Terri has been puking, a fact she is for some reason reluctant to write about. Some days she pukes less. Some days she pukes more. Some days she doesn’t puke at all.
She’s not so hot on the puking. I don’t really blame her.
We’re about to start Week 12, and according to our bizarrely inappropriate (and honestly, at times almost lewd) iPad app, we’re between fig and key lime on the “Baby-Size-As-Compared-to-Fruit” chart. This may be neither here nor there, but I’ll be honest: I can’t think of how you’d combine key limes and figs together into a palatable dessert.
(Though a quick Google search turns up a delightful-sounding recipe for Key Lime Rosemary Jelly and Spiced Chocolate Mission Fig Scones.)
Later this week, we have the First Trimester ultrasound, after which we’ll probably tell people about the whole baby thing and then actually get visitors to this blog. In the mean time, today was a chance to tour the hospital and see where we’ll end up having the kid.
It all starts innocuously enough: a brief talk about policies and visiting hours and security procedures and even the promise of high-quality hospital food. Then they start the group out on a tour of the Parker BirthPlace, and your clinical but professional and reassuring talk transitions into warm, glowing pictures of happy babies and families on the wall and you think: I don’t know why, but I can do this!
But just when you’re thinking, “this seems wholly disengaged from the actual process of having a child, but in a good way” you get to the part of the tour where they show you the birthing suite. And even this isn’t particularly weird or strange — it’s just a nice room with a TV, after all — until your nurse/tour group leader starts demonstrating the high-tech and magical functions of the bed.

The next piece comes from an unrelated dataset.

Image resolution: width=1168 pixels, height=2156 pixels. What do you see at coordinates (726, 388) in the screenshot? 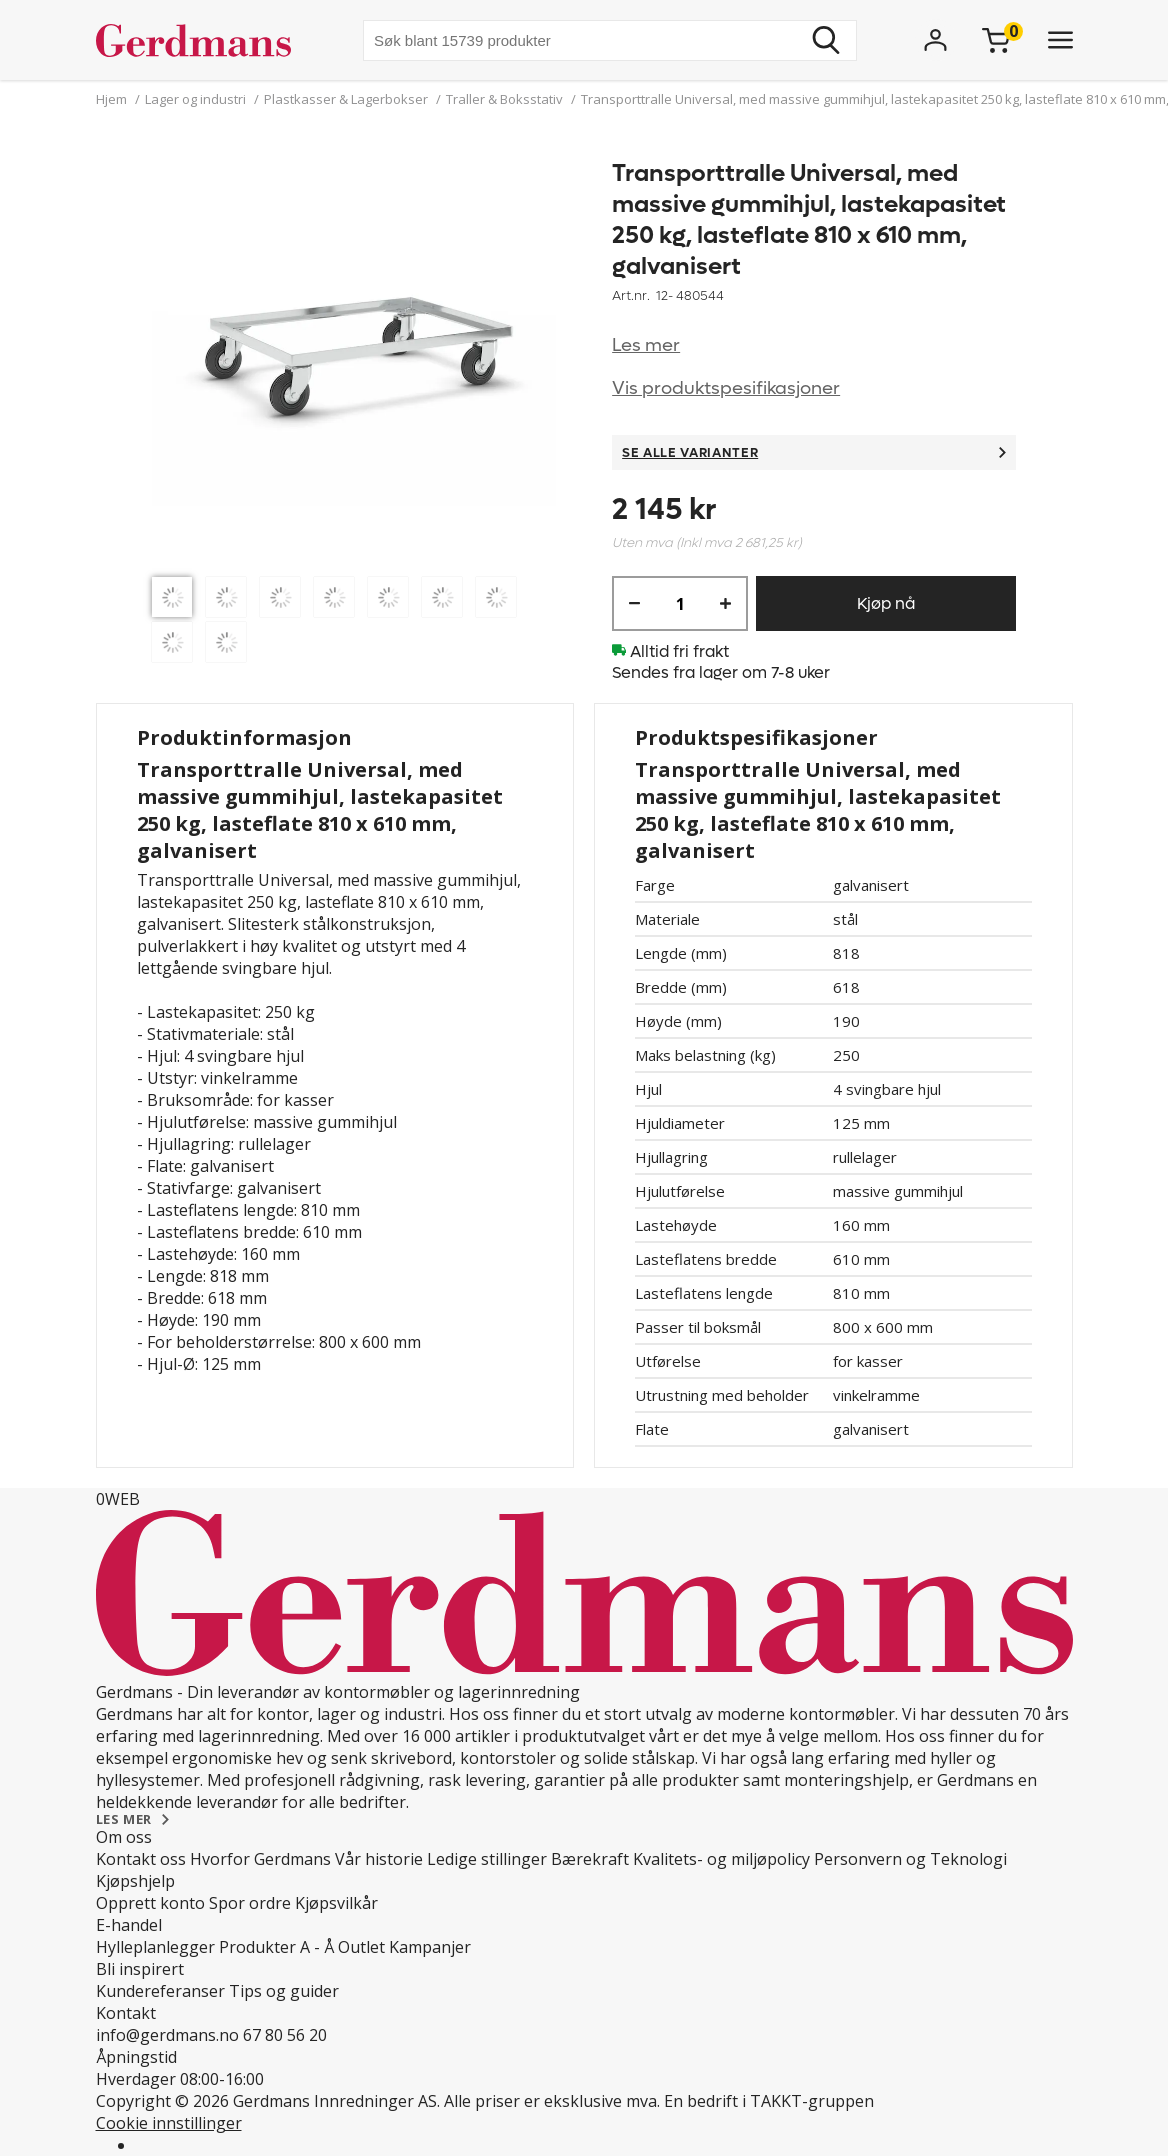
I see `Vis produktspesifikasjoner` at bounding box center [726, 388].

And as she’s demonstrating how the bed can change into this position for this type of birth and this position for more comfort while you’re pushing, it suddenly and unavoidably hits you: you are six months away from being really concerned with how a bed can be positioned for different types of births and how comfortable it can make somebody while they’re pushing.
Oh, and holy crap, that’s my wife.
Terri is just starting to show, in about as minimally a way as is possible. Until today, it was easy to be disengaged from the mechanics of the whole thing. Before today, it was a thing that would happen. Like Canada Day. But in this terrible metaphor, I’m now one with the Canadians — a Canadian citizen. I can’t escape the reality of Canada Day. Canada Day will happen to me. And that’s more than a little weird.
As we left the hospital, Terri owned up.
“All of this has to happen to me,” she said. “And I think we picked the wrong person for this to happen to.”
Which is dumb, of course. I’ve never known anyone who dealt with adversity or hardship or even pain with as much grace as Terri does. I can’t think of a better partner, a stronger person or a more loving wife, and I can say without a single doubt that she’ll make an excellent mother.
“Don’t be stupid,” I said. “You’re awesome.”
We are actually having a baby. I have seen a fuzzy, bean-shaped thing on a TV screen. I have gone to the hospital and seen the fancy bed. And this next week, we’ll make it official by telling friends and extended family.
But in this last moment of quiet and relative secrecy, and despite how mind-boggling and otherworldly this has seemed at times, really there’s only excitement.
Well, that and total, gripping fear. I don’t even know what Canadians do on Canada Day.